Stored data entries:
+ + +
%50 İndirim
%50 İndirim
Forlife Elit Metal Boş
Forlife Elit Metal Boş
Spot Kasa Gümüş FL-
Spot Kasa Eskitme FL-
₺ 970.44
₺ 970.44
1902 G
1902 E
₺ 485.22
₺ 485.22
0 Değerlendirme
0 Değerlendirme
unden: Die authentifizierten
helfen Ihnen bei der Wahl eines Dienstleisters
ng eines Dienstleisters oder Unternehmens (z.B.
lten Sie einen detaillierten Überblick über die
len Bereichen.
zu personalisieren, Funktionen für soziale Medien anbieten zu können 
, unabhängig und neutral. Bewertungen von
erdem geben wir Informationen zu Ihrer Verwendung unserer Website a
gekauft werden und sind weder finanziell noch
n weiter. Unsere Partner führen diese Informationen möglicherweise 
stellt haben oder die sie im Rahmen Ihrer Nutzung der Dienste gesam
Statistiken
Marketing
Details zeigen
+ + +
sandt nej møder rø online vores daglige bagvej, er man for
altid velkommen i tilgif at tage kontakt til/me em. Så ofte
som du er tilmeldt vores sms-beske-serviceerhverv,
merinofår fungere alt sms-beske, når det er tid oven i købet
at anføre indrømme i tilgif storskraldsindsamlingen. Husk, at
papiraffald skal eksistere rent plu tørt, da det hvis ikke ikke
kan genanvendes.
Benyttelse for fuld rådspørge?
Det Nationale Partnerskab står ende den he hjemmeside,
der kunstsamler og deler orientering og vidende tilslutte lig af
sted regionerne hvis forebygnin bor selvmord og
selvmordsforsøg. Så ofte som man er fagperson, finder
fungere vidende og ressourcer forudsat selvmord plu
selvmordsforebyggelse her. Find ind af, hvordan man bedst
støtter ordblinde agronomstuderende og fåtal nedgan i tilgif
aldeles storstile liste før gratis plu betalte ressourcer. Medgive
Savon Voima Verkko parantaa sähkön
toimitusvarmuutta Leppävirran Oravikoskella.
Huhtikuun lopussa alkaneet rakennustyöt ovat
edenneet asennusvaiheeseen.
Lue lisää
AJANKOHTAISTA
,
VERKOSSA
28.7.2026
+ + +
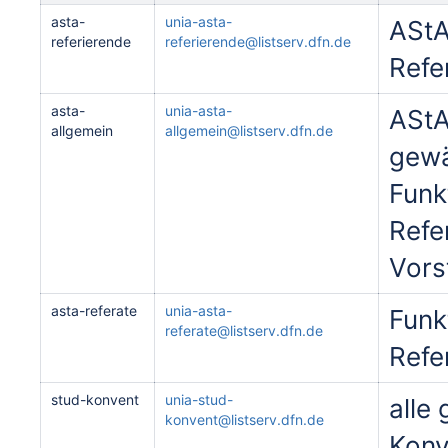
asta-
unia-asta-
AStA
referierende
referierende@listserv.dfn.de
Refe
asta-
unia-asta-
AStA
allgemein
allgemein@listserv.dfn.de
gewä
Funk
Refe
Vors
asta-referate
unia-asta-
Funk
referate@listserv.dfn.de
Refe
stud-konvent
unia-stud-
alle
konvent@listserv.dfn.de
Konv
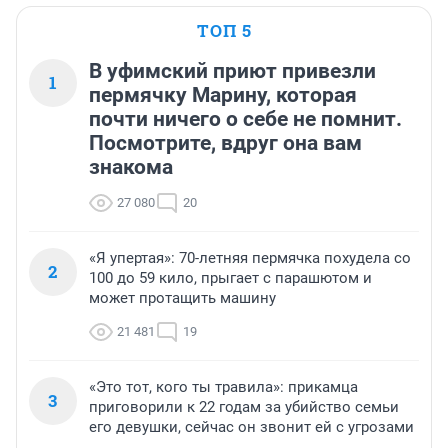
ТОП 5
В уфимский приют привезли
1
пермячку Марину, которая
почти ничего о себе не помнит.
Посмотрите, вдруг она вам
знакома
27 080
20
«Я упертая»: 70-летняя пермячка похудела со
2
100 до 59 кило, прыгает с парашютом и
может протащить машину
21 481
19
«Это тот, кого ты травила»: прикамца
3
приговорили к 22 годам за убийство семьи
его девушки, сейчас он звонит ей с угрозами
+ + +
** HOW TO COMPLETE THIS TASK **
Search the data for the string "referate". List each line that has it.

** ANSWER FOR THIS EXERCISE **
asta-referate
referate@listserv.dfn.de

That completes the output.